EXERCISE REQUIREMENTS -
The reply should hold only the lines below beginning at the one with "寺庙挂单。晚上天寒地冻，为了打坐，把庙里的佛像搬下来" and ending at the one with "поверхности кожи.", copied exactly, with every picture left out.

(Stored data entries)
§ §
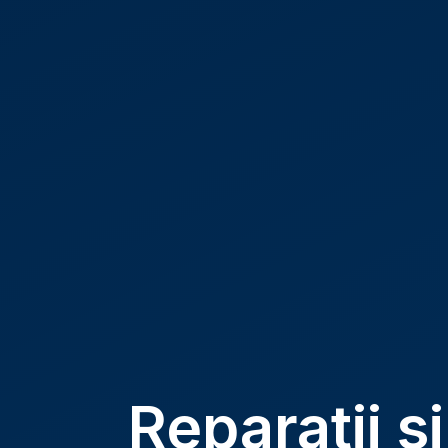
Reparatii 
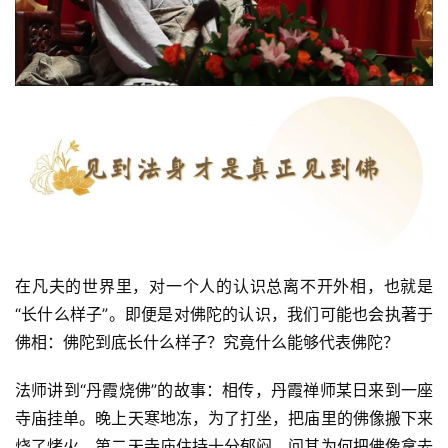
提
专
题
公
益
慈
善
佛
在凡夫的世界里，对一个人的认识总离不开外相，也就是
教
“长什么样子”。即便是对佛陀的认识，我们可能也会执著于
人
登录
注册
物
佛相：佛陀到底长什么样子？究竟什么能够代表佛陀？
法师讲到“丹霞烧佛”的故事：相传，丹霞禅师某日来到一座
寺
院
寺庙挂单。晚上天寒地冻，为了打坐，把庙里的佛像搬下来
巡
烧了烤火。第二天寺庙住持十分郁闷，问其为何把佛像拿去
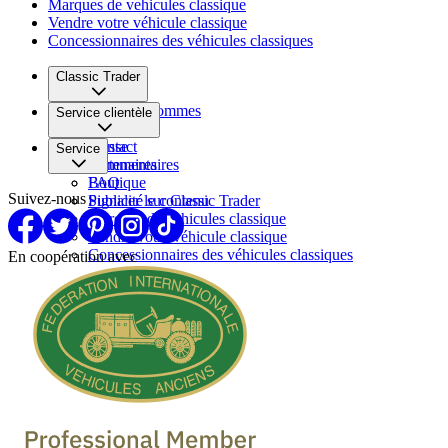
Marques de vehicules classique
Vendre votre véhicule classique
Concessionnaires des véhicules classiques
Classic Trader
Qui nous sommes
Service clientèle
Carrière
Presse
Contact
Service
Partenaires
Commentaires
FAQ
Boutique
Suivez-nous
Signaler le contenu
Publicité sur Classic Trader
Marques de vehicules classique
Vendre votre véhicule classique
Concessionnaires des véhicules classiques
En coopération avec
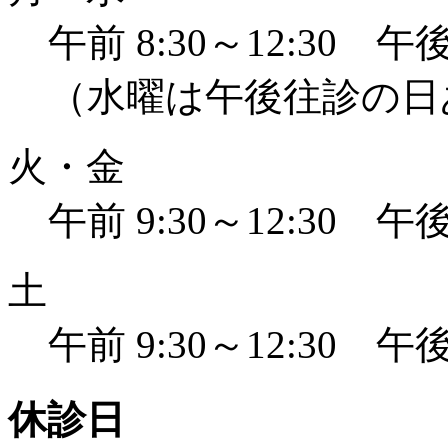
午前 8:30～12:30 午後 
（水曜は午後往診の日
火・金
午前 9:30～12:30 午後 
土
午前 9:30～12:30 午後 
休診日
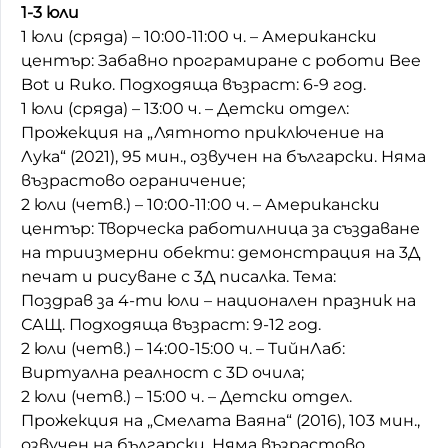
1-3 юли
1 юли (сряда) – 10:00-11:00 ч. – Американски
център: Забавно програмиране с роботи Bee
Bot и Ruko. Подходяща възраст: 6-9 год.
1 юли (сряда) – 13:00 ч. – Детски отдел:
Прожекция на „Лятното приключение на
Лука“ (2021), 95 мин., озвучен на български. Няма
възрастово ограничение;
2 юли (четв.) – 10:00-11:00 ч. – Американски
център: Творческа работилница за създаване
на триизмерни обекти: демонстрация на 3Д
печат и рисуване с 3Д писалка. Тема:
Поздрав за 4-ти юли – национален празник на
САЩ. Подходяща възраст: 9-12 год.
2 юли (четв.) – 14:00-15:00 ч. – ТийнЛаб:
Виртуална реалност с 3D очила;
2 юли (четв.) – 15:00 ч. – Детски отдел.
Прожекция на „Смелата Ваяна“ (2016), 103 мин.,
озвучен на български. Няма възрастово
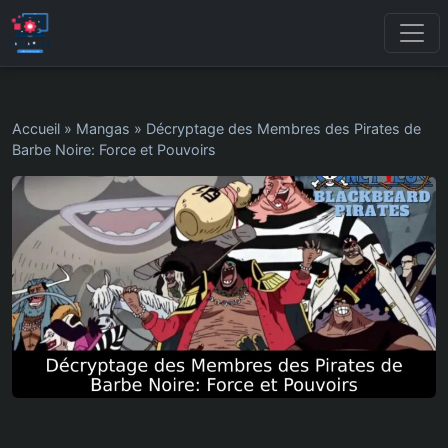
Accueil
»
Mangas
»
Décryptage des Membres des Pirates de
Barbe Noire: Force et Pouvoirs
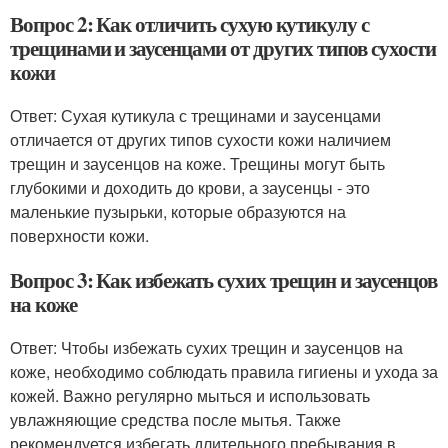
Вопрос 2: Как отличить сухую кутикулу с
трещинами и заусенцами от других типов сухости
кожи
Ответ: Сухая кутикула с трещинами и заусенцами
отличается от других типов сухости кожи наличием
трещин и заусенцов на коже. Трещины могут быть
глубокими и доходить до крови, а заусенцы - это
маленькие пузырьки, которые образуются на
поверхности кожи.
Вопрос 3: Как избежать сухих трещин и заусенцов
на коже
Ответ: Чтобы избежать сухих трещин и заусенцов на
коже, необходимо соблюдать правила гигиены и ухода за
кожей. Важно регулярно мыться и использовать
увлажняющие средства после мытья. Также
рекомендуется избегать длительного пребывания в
§ §
OUTPUT BELOW -
寺庙挂单。晚上天寒地冻，为了打坐，把庙里的佛像搬下来
巡
烧了烤火。第二天寺庙住持十分郁闷，问其为何把佛像拿去
Marques de vehicules classique
Vendre votre véhicule classique
Concessionnaires des véhicules classiques
Classic Trader
Qui nous sommes
Service clientèle
Carrière
Presse
Contact
Service
Partenaires
Commentaires
FAQ
Boutique
Suivez-nous
Signaler le contenu
Publicité sur Classic Trader
Marques de vehicules classique
Vendre votre véhicule classique
Concessionnaires des véhicules classiques
En coopération avec
午前 8:30～12:30 午後 
（水曜は午後往診の日
火・金
午前 9:30～12:30 午後 
土
午前 9:30～12:30 午後 
休診日
1-3 юли
1 юли (сряда) – 10:00-11:00 ч. – Американски
център: Забавно програмиране с роботи Bee
Bot и Ruko. Подходяща възраст: 6-9 год.
1 юли (сряда) – 13:00 ч. – Детски отдел:
Прожекция на „Лятното приключение на
Лука“ (2021), 95 мин., озвучен на български. Няма
възрастово ограничение;
2 юли (четв.) – 10:00-11:00 ч. – Американски
център: Творческа работилница за създаване
на триизмерни обекти: демонстрация на 3Д
печат и рисуване с 3Д писалка. Тема:
Поздрав за 4-ти юли – национален празник на
САЩ. Подходяща възраст: 9-12 год.
2 юли (четв.) – 14:00-15:00 ч. – ТийнЛаб:
Виртуална реалност с 3D очила;
2 юли (четв.) – 15:00 ч. – Детски отдел.
Прожекция на „Смелата Ваяна“ (2016), 103 мин.,
озвучен на български. Няма възрастово
Accueil
»
Mangas
»
Décryptage des Membres des Pirates de
Barbe Noire: Force et Pouvoirs
Вопрос 2: Как отличить сухую кутикулу с
трещинами и заусенцами от других типов сухости
кожи
Ответ: Сухая кутикула с трещинами и заусенцами
отличается от других типов сухости кожи наличием
трещин и заусенцов на коже. Трещины могут быть
глубокими и доходить до крови, а заусенцы - это
маленькие пузырьки, которые образуются на
поверхности кожи.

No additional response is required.